● **Goal of the exercise**: Print every record exactly, omitting all pictures.

[Collected data]
────────────────

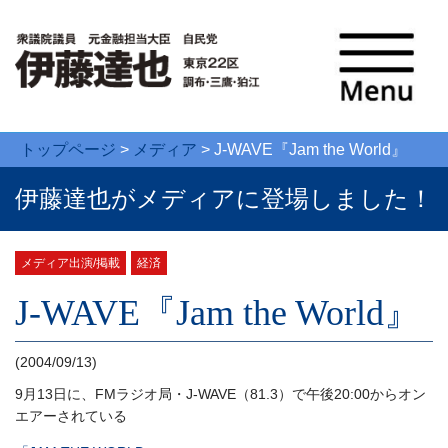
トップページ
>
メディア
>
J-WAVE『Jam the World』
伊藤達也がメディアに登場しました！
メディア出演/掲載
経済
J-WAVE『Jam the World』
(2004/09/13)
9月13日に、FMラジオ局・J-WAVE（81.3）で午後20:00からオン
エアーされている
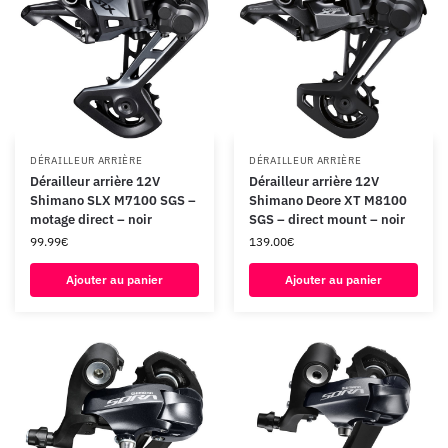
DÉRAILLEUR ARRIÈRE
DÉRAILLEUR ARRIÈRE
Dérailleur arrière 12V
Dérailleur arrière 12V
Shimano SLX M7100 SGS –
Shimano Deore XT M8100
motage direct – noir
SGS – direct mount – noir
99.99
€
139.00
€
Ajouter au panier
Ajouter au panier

────────────────

● **Task output**:
トップページ
>
メディア
>
J-WAVE『Jam the World』
伊藤達也がメディアに登場しました！
メディア出演/掲載
経済
J-WAVE『Jam the World』
(2004/09/13)
9月13日に、FMラジオ局・J-WAVE（81.3）で午後20:00からオン
エアーされている
DÉRAILLEUR ARRIÈRE
DÉRAILLEUR ARRIÈRE
Dérailleur arrière 12V
Dérailleur arrière 12V
Shimano SLX M7100 SGS –
Shimano Deore XT M8100
motage direct – noir
SGS – direct mount – noir
99.99
€
139.00
€
Ajouter au panier
Ajouter au panier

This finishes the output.